I don't think about food or eating much. Eating is just something I have to do to stay as healthy as possible, but it's not something I enjoy. I hate it if I lose weight inadvertently because it means I have to eat more to gain the weight back. I have never enjoyed eating, at any point in my life.
Like Anonymous above, I am constantly aiming to be more sociable, because I find socialising difficult and exhausting. It's far easier to be on my own, doing my interests, but then I get lonely after a while.
I despise all this New Year nonsense our culture has created, and slogans like 'New-Year-New-You', or 'Make 2011 Your Best Year Yet'. But it makes magazines sell. I'm not 'triggered' by weight loss goals, in part because I don't read women's magazines, and also because such stuff is so very boring to read about.
Anonymous makes a good point above about "being present during exercise". I had to learn to do that a few years ago because I had always 'used' exercise to dissociate.
I wish you and other readers of this blog all the best for 2011 :)
get my arse out of bed and do yoga, or walk, or stretch, or get on an elliptical. exercise and movement make me feel so much better about myself. it's just removing the covers on a cold day that seems to be the big problem.
I'm going to take the time to take a photograph of myself every day for one year and by doing so I can take the time to see the flaws and imperfections, along with the positives, that make me unique. Hopefully that will translate to the rest of my habits and I'll begin to see that regardless of my shape or size, people like me for who I am as a person.
I also intend to let others help me out when I need help instead of trying to go 100% independent just because I'm 19 and I feel that I'm lagging in that department.
My goal this year is to not let my ED completely rule my life anymore. I mean, I'm going to actually get back to my writing and stop obsessing about how much I'm gaining in recovery and how I can counteract it.
I guess also to just let recovery happen and not try to stop it.

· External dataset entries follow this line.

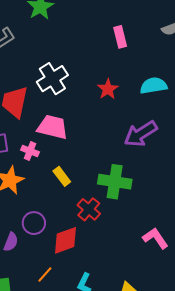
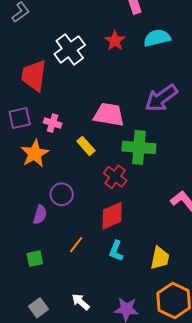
cyan semicircle: (154, 86) -> (157, 38), moved
red star: (108, 89) -> (115, 41), moved
pink trapezoid: (53, 127) -> (109, 115), moved
red diamond: (65, 240) -> (112, 216), moved

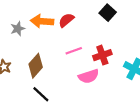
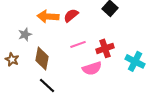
gray star: (18, 29) -> (25, 34), moved
brown diamond: (36, 66) -> (42, 58), turned -30

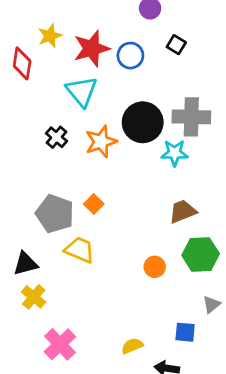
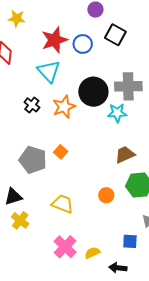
yellow star: (50, 36) -> (17, 18), moved, turned 30
black square: (176, 45) -> (115, 35), size x1.5
yellow trapezoid: (80, 250) -> (63, 204), moved
pink cross: (60, 344) -> (65, 247), moved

My main goal this year is to try to think more positively and not always think the worst is going to happen. For example, dreading a meal because I think I will gain 5 llbs. Instead, I'll try to think how i might truly enjoy that meal and it might just be one step closer to freedom from my ED!

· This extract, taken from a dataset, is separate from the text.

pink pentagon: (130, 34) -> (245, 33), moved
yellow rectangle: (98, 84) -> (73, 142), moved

My goal is to eat three meals a day for at least a week and not even have to think about it as hard, unusual or uncomfortable :) also never to weigh myself and not even give a toss what that number says (ok that last part is a little ambitious but it's still something to aim for!)

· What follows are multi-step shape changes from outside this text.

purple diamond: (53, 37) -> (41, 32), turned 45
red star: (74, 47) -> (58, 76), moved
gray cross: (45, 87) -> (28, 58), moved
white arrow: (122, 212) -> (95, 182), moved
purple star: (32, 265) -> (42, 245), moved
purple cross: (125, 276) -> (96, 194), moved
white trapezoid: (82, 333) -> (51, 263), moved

I wrote a "Reflections" post about the same type of thing, how every day you can resolve to take the next healthy step forward.
That said, my goal is to just be the healthiest, best me I can be. I know what this means for me, and it will be different than what it means for other people. I have to remember that I have different needs and goals and my progress is important, not perfection.
These are great goals - I am a huge believer in 'fake it til ya make it' myself, and I totally agree that resolutions are about things you WANT to do, not what you can't or shouldn't or won't do. Here's to 2011!
I am going to go on an adventure (something that has become hard from me to do since developing AN.) My plan is to rent an RV and spend a week at Edisto Beach during spring break, just walking around, perhaps going into Charleston one day, picking up sea shells and eating at quaint little restaurants that don't tell me how many calories are in my food!
My ultimate goal is to make 2011 a year of love, joy and adventure. I do not plan on repeating the year 2010 (possibly the worst year of my adult life!)
i like the "fake it til you make it" goal. i find it works surprisingly well for me!
i generally don't do the NY resolution thing either, but this year it's been on my mind a lot because i feel like i SHOULD incorporate my recovery somehow into a resolution- but i haven't been able to think of anything specific or concrete enough to actually do it. getting rid of the scale would be a good one, but i don't know that i can do it.